The goal of the project is to expand the current community efforts of Fox Point citizens while connecting Brown University to the neighborhood in a beneficial and progressive way, Valk said.
“Oral history interviews are at the foundation of this project, but we’re really trying to go beyond the interview and think about ways to use memories and history as the basis for building new and possibly positive connections between the people of Providence,” she said.
Valk outlined the history of Fox Point in her lecture, and described how the neighborhood originated as a working-class, immigrant town that went through many changes after the center of the city’s shipping industry was moved to a different location.
The shift altered the character of Fox Point from an industrial city to a more historical center, which lead to increased property values, displacing many immigrants who were unable to pay the increasing realty prices, she said.
Valk said she found that as the town continued to change and develop, many of its early inhabitants developed a strong sentimental attachment to the old Fox Point, and were eager to remember its past.
“The fear of invisibility among the fellow Fox Pointers has created a sense of wanting to rally around memory,” she said.
One of the biggest changes in the area that affected the community of Fox Point was the establishment and development of Brown University, Valk said.
Valk said the Fox Point residents’ sentiments toward Brown University was a mix of resentment and admiration. They felt inadequate living next to a prestigious university that the majority of Fox Point citizens couldn’t afford to attend, though many were grateful for the job opportunities it provided them throughout the years, she said.
Assistant History Prof. Michelle McClellan, also spoke about her current work on oral history projects. She said that work like Valk’s can be applied to communities near the University, and even within the town of Ann Arbor.

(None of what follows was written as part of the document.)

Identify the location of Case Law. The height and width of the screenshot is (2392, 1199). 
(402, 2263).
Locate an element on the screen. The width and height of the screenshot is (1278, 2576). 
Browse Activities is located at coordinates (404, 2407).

“Ann Arbor, dominated in many ways by the University of Michigan, is often celebrated as a hip, college town that just happens to be located in Michigan, boasting more in common with University communities all around the country than with it’s immediate surroundings and becoming remote from both the city of Detroit and the rural parts of the state,” McClellan said.
McClellan added that by integrating the University into the greater Ann Arbor community, students will be able to forge a better understanding of the University’s historical context.
“Collaboration can lead to better scholarship,” McClellan said. “It can be messy, it can be difficult, it can require challenging acts of translation. But the results are richer, more meaningful, and I think, well worth it.”
McClellan said she hopes that eventually the University will make it a priority for incoming students to learn about the history of Ann Arbor in order gain a better understanding of the University’s ties to the community.
“I don’t know how realistic this is or not, but maybe just as successive generations of students everywhere embrace the mascot and the traditions of their University, maybe they too could absorb local and regional history as part of the college experience if it is presented to them as part of the integrated package that I believe that it is,” McClellan said.
Larissa Larsen, an assistant professor of urban planning, closed the program by speaking about how learning from the past helps the University grow forward as both a community and an institution of higher education.
“I really think it helps us sort of understand why these things were important and how we got to where we are so we can understand where we are going,” Larsen said.